Infine, è confermato l’aiuto accoppiato che, con una dotazione di 454 milioni di euro l’anno, interesserà i cereali (frumento duro e riso), alcune colture industriali (barbabietola da zucchero e pomodoro da trasformazione), oleaginose e leguminose (eccetto la soia), gli agrumi e l’olivo, oltre alla zootecnia. Prosegue l’attenzione ai giovani agricoltori, con un intervento sinergico di interventi fra I e II pilastro, e alla gestione del rischio, con il 3% delle risorse dei pagamenti diretti destinate a finanziare come quota a carico dei privati il nuovo Fondo mutualistico nazionale, mentre la parte pubblica resta a carico del budget dello Sviluppo Rurale.

Sul fronte della transizione ecologica, Bruxelles era già intervenuta con una condizionalità rafforzata che ingloba anche obiettivi ambientali e sociali (tutela del lavoro in agricoltura). Su scala nazionale sono stati invece definiti cinque nuovi Eco-schemi, a cui sono destinati circa 874 milioni di euro (25% del budget dei pagamenti diretti) e che opereranno in sinergia con i 26 interventi agro-climatico-ambientali (Aca) dello Sviluppo rurale.

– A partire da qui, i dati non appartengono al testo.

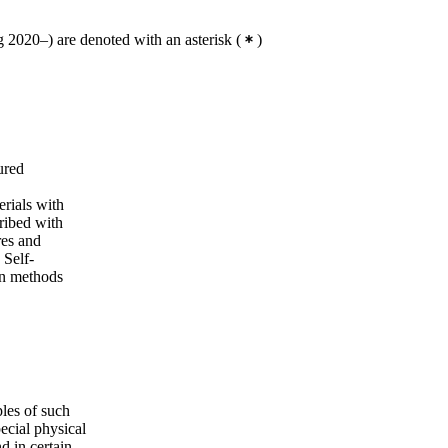
 2020–) are denoted with an asterisk
(
)
ured
erials with
ribed with
res and
 Self-
on methods
les of such
pecial physical
d in certain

Il Piano strategico nazionale è ora la vaglio della Commissione europea, per cui è possibile che da qui a giugno il piano si perfezioni con alcune integrazioni e correzioni, frutto del negoziato.

Nella strategia nazionale diventa centrale il tema della gestione dei rischi che, mai come in questa programmazione, conterà su risorse cospicue e strumentazioni nuove. Circa tre miliardi di euro a sostegno degli strumenti di gestione del rischio e la realizzazione del primo fondo mutualistico nazionale a copertura dei rischi catastrofali, la cui frequenza e intensità è aumentata nel corso di questi ulti anni.

Si tratta di direttrici che innovano profondamente l’offerta nazionale di politiche agricole e aprono all’innovazione sia tecnica che organizzativa. In particolare smart farming e strumenti contrattuali risulteranno due tra le principali chiavi di lettura per il futuro dell’agricoltura italiana.